READ: Guide To the Mona Lisa
27. Michelangelo's Pieta | St. Peter's Basilica, Rome
This was the statue that launched Michelangelo's fame. Michelangelo's Pieta is behind bullet proof glass in St. Peter's Basilica.
The Pieta was a popular subject among northern European artists. It means pity or compassion. The pietas depicts Mary sorrowfully contemplating her son's dead body, which she holds on her lap.
Michelangelo's Pieta itself is tragically beautiful, a moving sculpture in which stone seems soft. And just look at Mary's exquisite face ... It's quite a piece for a 23 year old. Michelangelo's signature is across Mary's sash. It's the only work the artist ever signed.
28. Michelangelo's David | Accademia Gallery, Florence
Michelangelo's David is at Florence's Galleria dell'Accademia. David is perhaps the world's most famous sculpture.
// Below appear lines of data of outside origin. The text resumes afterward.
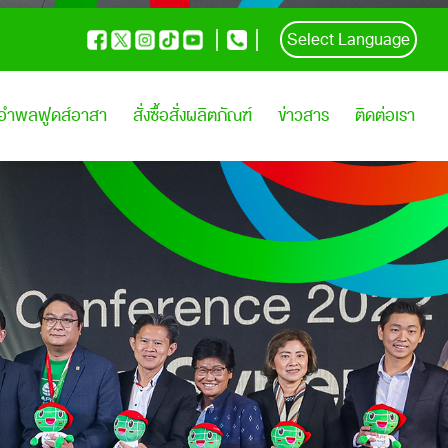
Select Language
อำพลฟูดส์อาสา
สั่งซื้อสั่งผลิตภัณฑ์
ข่าวสาร
ติดต่อเรา
กิจกรรมประชาสัมพันธ์
ร่วมงานกับเรา
ข่าวเพื่อสังคม
ติดต่อเรา
สื่อประชาสัมพันธ์
เยี่ยมชมโรงงาน
วิดีโอ
ข้อเสนอแนะ
สื่อสิ่งพิมพ์
แจ้งเบาะแสทุจริต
The 17 foot Renaissance statue is considered the embodiment of male beauty, a Calvin Klein-like model of physical perfection.
David is based on an Old Testament story of an underdog and his giant competitor. The statue was commissioned for Florence's Duomo. But it ended up guarding the entrance to the Palazzo Vecchio instead. Now, it's safely inside.
29. Michelangelo's Sistine Chapel Frescos | Vatican Museums, Vatican City
Michelangelo's stunning Sistine Chapel frescos are the undisputed highlight of a visit to the Vatican Museums in Rome. The chapel boasts some of the most famous paintings in the history of art, including the Creation of Adam. It's a room of unrivaled artistic creation.
At the highest point of the ceiling is a central band with nine scenes from the Book of Genesis. There are 175 separate pictorial fields on the ceiling. Michelangelo created a complex stage set with levels of reality. The main panels are framed with prophets, sybils, ignudi, and architectural elements.
In 1536, 24 years after he had finished painting the ceiling, Michelangelo returned to the Sistine Chapel. At age 61, Pope Clement VII summoned him to paint The Last Judgment on the altar wall. It took him 5 years to complete the powerful fresco.
It's an overwhelming composition, set in azure blue background. The majority of the figures painted in the scenes were nude (and later given underpants).
In the middle, Christ decides who's been naughty and nice. He looks decidedly different than usual. He's shown as excessively youthful, buff, smoothly shaven, and floating on clouds.
30. Raphael's Madonna of the Goldfinch | Uffizi Gallery, Florence
Raphael was another prodigious talent of the Italian Renaissance, producing a series of masterpieces before his premature death at the age of 37. The Uffizi contains one of his loveliest paintings, the serene Madonna of the Goldfinch.
The painting shows Mary with two chubby kids, a young Christ and John the Baptist, under a halo of clouds. The goldfinch is a potent symbol of the passion of Christ, of Christ's suffering.
You can see a tenderness between mother and child. Christ puts his foot on his mother's foot, as he (rather amusingly) stands in a staged and artificially elegant contrapposto pose. The Madonna doesn't sit on a throne anymore, but a rock. Nature has taken on the expression of God, without kingly symbols.